>>>>

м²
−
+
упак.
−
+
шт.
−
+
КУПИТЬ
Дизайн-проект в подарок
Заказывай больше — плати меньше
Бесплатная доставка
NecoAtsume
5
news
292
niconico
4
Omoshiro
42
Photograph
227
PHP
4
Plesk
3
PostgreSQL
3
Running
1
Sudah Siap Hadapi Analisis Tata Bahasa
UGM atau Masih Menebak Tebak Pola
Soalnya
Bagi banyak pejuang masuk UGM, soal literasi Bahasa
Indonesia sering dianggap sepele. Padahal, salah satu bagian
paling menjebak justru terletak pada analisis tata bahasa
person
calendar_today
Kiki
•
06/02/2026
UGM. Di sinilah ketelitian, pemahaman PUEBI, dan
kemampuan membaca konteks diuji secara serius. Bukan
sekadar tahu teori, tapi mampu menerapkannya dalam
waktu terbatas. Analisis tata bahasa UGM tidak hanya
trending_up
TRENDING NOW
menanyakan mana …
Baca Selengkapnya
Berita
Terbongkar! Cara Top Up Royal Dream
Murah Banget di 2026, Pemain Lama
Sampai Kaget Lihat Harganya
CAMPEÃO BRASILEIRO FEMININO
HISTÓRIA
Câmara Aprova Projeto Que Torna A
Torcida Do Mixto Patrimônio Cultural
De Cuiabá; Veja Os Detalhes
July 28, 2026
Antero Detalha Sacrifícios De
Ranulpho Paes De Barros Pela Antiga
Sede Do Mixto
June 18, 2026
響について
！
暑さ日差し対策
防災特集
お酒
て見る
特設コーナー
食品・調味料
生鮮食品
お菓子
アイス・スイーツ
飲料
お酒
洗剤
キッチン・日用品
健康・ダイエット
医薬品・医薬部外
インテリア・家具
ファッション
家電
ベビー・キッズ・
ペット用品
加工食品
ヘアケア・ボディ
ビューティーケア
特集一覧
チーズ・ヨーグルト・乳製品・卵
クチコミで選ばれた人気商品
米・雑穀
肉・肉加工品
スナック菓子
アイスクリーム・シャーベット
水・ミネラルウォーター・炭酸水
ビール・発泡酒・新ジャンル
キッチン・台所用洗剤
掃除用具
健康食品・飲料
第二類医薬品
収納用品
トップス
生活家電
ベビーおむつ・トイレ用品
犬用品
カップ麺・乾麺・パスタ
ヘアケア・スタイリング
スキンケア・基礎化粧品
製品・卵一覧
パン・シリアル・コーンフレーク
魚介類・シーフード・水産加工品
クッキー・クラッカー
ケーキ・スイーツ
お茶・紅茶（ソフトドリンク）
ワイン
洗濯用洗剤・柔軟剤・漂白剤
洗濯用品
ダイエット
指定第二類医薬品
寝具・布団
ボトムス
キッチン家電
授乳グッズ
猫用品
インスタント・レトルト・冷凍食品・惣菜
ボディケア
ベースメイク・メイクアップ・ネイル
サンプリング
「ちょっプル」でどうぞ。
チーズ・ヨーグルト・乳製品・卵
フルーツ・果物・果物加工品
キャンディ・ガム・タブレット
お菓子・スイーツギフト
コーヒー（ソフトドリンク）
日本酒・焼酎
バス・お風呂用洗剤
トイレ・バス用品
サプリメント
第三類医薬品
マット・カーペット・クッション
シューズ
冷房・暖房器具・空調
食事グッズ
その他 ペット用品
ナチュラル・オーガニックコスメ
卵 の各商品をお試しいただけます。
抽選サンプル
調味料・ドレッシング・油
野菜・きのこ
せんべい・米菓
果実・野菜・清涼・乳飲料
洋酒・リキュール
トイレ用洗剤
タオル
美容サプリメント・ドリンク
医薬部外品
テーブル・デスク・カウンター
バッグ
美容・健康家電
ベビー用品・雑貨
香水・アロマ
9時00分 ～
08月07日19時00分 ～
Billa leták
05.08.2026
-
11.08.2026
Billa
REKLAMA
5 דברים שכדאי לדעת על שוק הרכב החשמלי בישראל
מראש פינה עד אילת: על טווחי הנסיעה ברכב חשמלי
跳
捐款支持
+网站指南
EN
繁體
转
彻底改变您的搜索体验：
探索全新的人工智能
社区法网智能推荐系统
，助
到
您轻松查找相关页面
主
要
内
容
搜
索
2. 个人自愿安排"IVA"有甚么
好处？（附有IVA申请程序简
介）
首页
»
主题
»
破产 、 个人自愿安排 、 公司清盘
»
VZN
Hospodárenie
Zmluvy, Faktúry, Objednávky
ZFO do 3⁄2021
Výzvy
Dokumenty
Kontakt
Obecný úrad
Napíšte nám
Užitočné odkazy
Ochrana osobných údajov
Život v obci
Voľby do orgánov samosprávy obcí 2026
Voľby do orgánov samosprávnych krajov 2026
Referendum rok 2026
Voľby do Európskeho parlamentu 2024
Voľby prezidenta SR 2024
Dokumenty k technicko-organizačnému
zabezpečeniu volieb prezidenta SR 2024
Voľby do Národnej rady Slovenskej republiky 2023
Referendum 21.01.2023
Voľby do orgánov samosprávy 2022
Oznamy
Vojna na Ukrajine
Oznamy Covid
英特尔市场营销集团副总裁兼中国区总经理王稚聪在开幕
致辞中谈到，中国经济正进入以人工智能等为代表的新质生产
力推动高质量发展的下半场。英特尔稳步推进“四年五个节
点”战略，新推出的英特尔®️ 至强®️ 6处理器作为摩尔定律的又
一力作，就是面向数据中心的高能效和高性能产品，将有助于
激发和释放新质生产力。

<<<<

Write down all the entries again without a single difference.

*Reply to the task*
м²
−
+
упак.
−
+
шт.
−
+
КУПИТЬ
Дизайн-проект в подарок
Заказывай больше — плати меньше
Бесплатная доставка
NecoAtsume
5
news
292
niconico
4
Omoshiro
42
Photograph
227
PHP
4
Plesk
3
PostgreSQL
3
Running
1
Sudah Siap Hadapi Analisis Tata Bahasa
UGM atau Masih Menebak Tebak Pola
Soalnya
Bagi banyak pejuang masuk UGM, soal literasi Bahasa
Indonesia sering dianggap sepele. Padahal, salah satu bagian
paling menjebak justru terletak pada analisis tata bahasa
person
calendar_today
Kiki
•
06/02/2026
UGM. Di sinilah ketelitian, pemahaman PUEBI, dan
kemampuan membaca konteks diuji secara serius. Bukan
sekadar tahu teori, tapi mampu menerapkannya dalam
waktu terbatas. Analisis tata bahasa UGM tidak hanya
trending_up
TRENDING NOW
menanyakan mana …
Baca Selengkapnya
Berita
Terbongkar! Cara Top Up Royal Dream
Murah Banget di 2026, Pemain Lama
Sampai Kaget Lihat Harganya
CAMPEÃO BRASILEIRO FEMININO
HISTÓRIA
Câmara Aprova Projeto Que Torna A
Torcida Do Mixto Patrimônio Cultural
De Cuiabá; Veja Os Detalhes
July 28, 2026
Antero Detalha Sacrifícios De
Ranulpho Paes De Barros Pela Antiga
Sede Do Mixto
June 18, 2026
響について
！
暑さ日差し対策
防災特集
お酒
て見る
特設コーナー
食品・調味料
生鮮食品
お菓子
アイス・スイーツ
飲料
お酒
洗剤
キッチン・日用品
健康・ダイエット
医薬品・医薬部外
インテリア・家具
ファッション
家電
ベビー・キッズ・
ペット用品
加工食品
ヘアケア・ボディ
ビューティーケア
特集一覧
チーズ・ヨーグルト・乳製品・卵
クチコミで選ばれた人気商品
米・雑穀
肉・肉加工品
スナック菓子
アイスクリーム・シャーベット
水・ミネラルウォーター・炭酸水
ビール・発泡酒・新ジャンル
キッチン・台所用洗剤
掃除用具
健康食品・飲料
第二類医薬品
収納用品
トップス
生活家電
ベビーおむつ・トイレ用品
犬用品
カップ麺・乾麺・パスタ
ヘアケア・スタイリング
スキンケア・基礎化粧品
製品・卵一覧
パン・シリアル・コーンフレーク
魚介類・シーフード・水産加工品
クッキー・クラッカー
ケーキ・スイーツ
お茶・紅茶（ソフトドリンク）
ワイン
洗濯用洗剤・柔軟剤・漂白剤
洗濯用品
ダイエット
指定第二類医薬品
寝具・布団
ボトムス
キッチン家電
授乳グッズ
猫用品
インスタント・レトルト・冷凍食品・惣菜
ボディケア
ベースメイク・メイクアップ・ネイル
サンプリング
「ちょっプル」でどうぞ。
チーズ・ヨーグルト・乳製品・卵
フルーツ・果物・果物加工品
キャンディ・ガム・タブレット
お菓子・スイーツギフト
コーヒー（ソフトドリンク）
日本酒・焼酎
バス・お風呂用洗剤
トイレ・バス用品
サプリメント
第三類医薬品
マット・カーペット・クッション
シューズ
冷房・暖房器具・空調
食事グッズ
その他 ペット用品
ナチュラル・オーガニックコスメ
卵 の各商品をお試しいただけます。
抽選サンプル
調味料・ドレッシング・油
野菜・きのこ
せんべい・米菓
果実・野菜・清涼・乳飲料
洋酒・リキュール
トイレ用洗剤
タオル
美容サプリメント・ドリンク
医薬部外品
テーブル・デスク・カウンター
バッグ
美容・健康家電
ベビー用品・雑貨
香水・アロマ
9時00分 ～
08月07日19時00分 ～
Billa leták
05.08.2026
-
11.08.2026
Billa
REKLAMA
5 דברים שכדאי לדעת על שוק הרכב החשמלי בישראל
מראש פינה עד אילת: על טווחי הנסיעה ברכב חשמלי
跳
捐款支持
+网站指南
EN
繁體
转
彻底改变您的搜索体验：
探索全新的人工智能
社区法网智能推荐系统
，助
到
您轻松查找相关页面
主
要
内
容
搜
索
2. 个人自愿安排"IVA"有甚么
好处？（附有IVA申请程序简
介）
首页
»
主题
»
破产 、 个人自愿安排 、 公司清盘
»
VZN
Hospodárenie
Zmluvy, Faktúry, Objednávky
ZFO do 3⁄2021
Výzvy
Dokumenty
Kontakt
Obecný úrad
Napíšte nám
Užitočné odkazy
Ochrana osobných údajov
Život v obci
Voľby do orgánov samosprávy obcí 2026
Voľby do orgánov samosprávnych krajov 2026
Referendum rok 2026
Voľby do Európskeho parlamentu 2024
Voľby prezidenta SR 2024
Dokumenty k technicko-organizačnému
zabezpečeniu volieb prezidenta SR 2024
Voľby do Národnej rady Slovenskej republiky 2023
Referendum 21.01.2023
Voľby do orgánov samosprávy 2022
Oznamy
Vojna na Ukrajine
Oznamy Covid
英特尔市场营销集团副总裁兼中国区总经理王稚聪在开幕
致辞中谈到，中国经济正进入以人工智能等为代表的新质生产
力推动高质量发展的下半场。英特尔稳步推进“四年五个节
点”战略，新推出的英特尔®️ 至强®️ 6处理器作为摩尔定律的又
一力作，就是面向数据中心的高能效和高性能产品，将有助于
激发和释放新质生产力。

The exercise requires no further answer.